割り勘はみんな不愉快になるんだよ。おめえが払えば、おめえ一人が不愉快になるだけで済むじゃねえか」

 老齢のせいか、入れ歯なのか口跡がモゴモゴしてる。

 「他のことを考えながらでも噺ができる」とか「客が教えてくれる」なんて話が何度も繰り返される。

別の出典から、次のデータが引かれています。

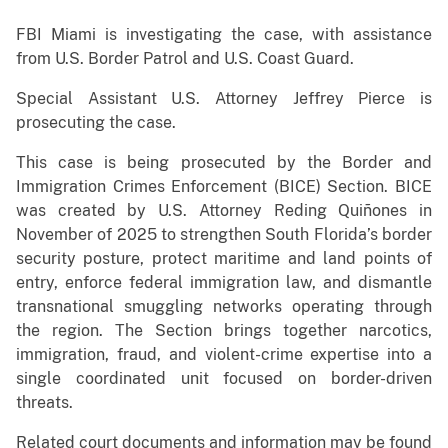
FBI Miami is investigating the case, with assistance
from U.S. Border Patrol and U.S. Coast Guard.
Special Assistant U.S. Attorney Jeffrey Pierce is
prosecuting the case.
This case is being prosecuted by the Border and
Immigration Crimes Enforcement (BICE) Section. BICE
was created by U.S. Attorney Reding Quiñones in
November of 2025 to strengthen South Florida’s border
security posture, protect maritime and land points of
entry, enforce federal immigration law, and dismantle
transnational smuggling networks operating through
the region. The Section brings together narcotics,
immigration, fraud, and violent-crime expertise into a
single coordinated unit focused on border-driven
threats.
Related court documents and information may be found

「あんたが商売をしないから、あたしゃもう三日もおまんまを食べてないんだよ!腹ん中からっぽだ。
 口あけたら、いきなりケツの穴が見えるよ!」
「・・・・・なんてこと、ゆうんだ。それでもおめえは女か」
「女かって、身に覚えがあるだろう!さんざんきずもんにしやがって。

 今頃、火焔太鼓に入りやがったな!ばかやろう!」

 いつも思うことだが、圓蔵は女性の描写が下手すぎる。非常に品がなく、中性的。

 で、唐突に、長過ぎるマクラからようやく本題に入ったことを作中のかみさんが指摘するのだが、かなり本編が始まってしまってからなので、何を今頃?って感じがする。

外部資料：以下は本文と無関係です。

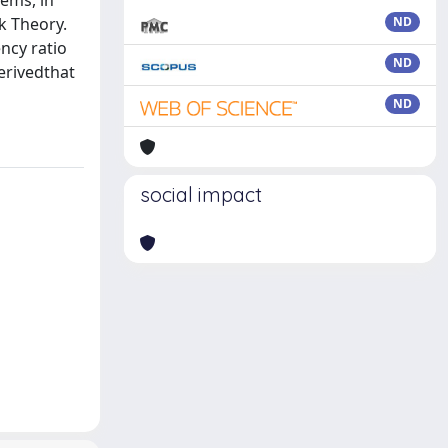
ems, in
k Theory.
ND
ency ratio
ND
derivedthat
ND
social impact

 で、「あんたは古典落語に新作落語のギャグを入れるから朝日新聞に邪道だなんて書かれるんだよ!」なんて、また作中のかみさんに圓蔵自身を批判させるが、その「新作落語のギャグ」ってのが、「あんたは古いもんじゃ損をしてばかり」っていう例示で「乃木大将の電気バリカン」という新味も何もないものなので、そんなもの批判される価値もないんじゃない?なんて思ってしまう。言い過ぎかな?

 

 


 吉弥と局アナウンサーとの短い対談が入る。

「落語ってねぇ。若い人に受けへんでしょ?やたら長いし。(楽屋の方を伺いながら)え?圓蔵師匠はもう帰った?

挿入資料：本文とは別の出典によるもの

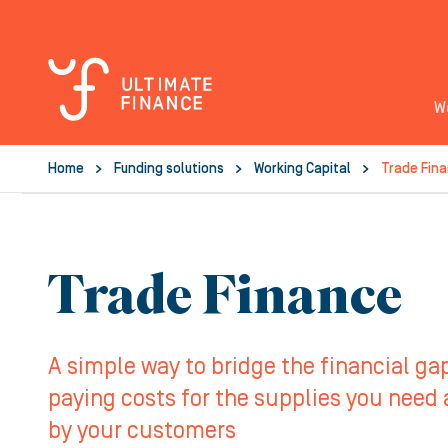
W
Home
Funding solutions
Working Capital
Trade Fin
Trade Finance
A simple way to bridge the financial g
paying costs for the supplies you need
by your customers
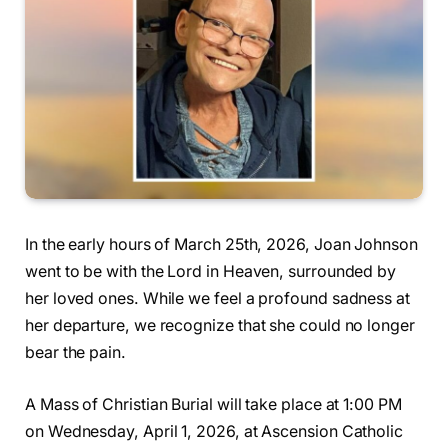
In the early hours of March 25th, 2026, Joan Johnson
went to be with the Lord in Heaven, surrounded by
her loved ones. While we feel a profound sadness at
her departure, we recognize that she could no longer
bear the pain.
A Mass of Christian Burial will take place at 1:00 PM
on Wednesday, April 1, 2026, at Ascension Catholic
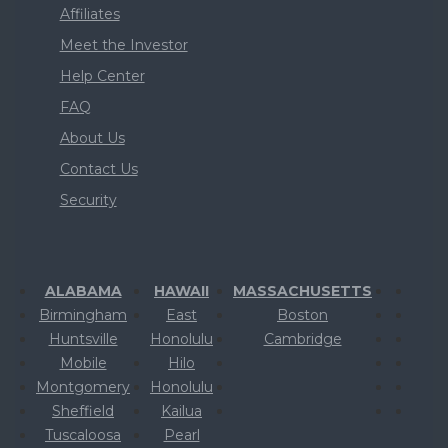
Affiliates
Meet the Investor
Help Center
FAQ
About Us
Contact Us
Security
ALABAMA
HAWAII
MASSACHUSETTS
Birmingham
East
Boston
Huntsville
Honolulu
Cambridge
Mobile
Hilo
Montgomery
Honolulu
Sheffield
Kailua
Tuscaloosa
Pearl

 圓蔵師匠も今日、長かったねぇ。なっかなか火焔太鼓に入らへんし。録画のテープ、ぎりぎりやったそうですよ」 

 そして、また楽屋の方を伺いながら
「まあ、私らはみんな落語の定席をつくっていただいた三枝師匠のご恩に感謝してます」とごまをする格好をしながら、ニタリと笑う。

 


 どうも、お退屈さまでした。殴り書きのメモとうろ覚えの記憶で勝手に再構成してます。聞き違い、記憶違いはご容赦ください。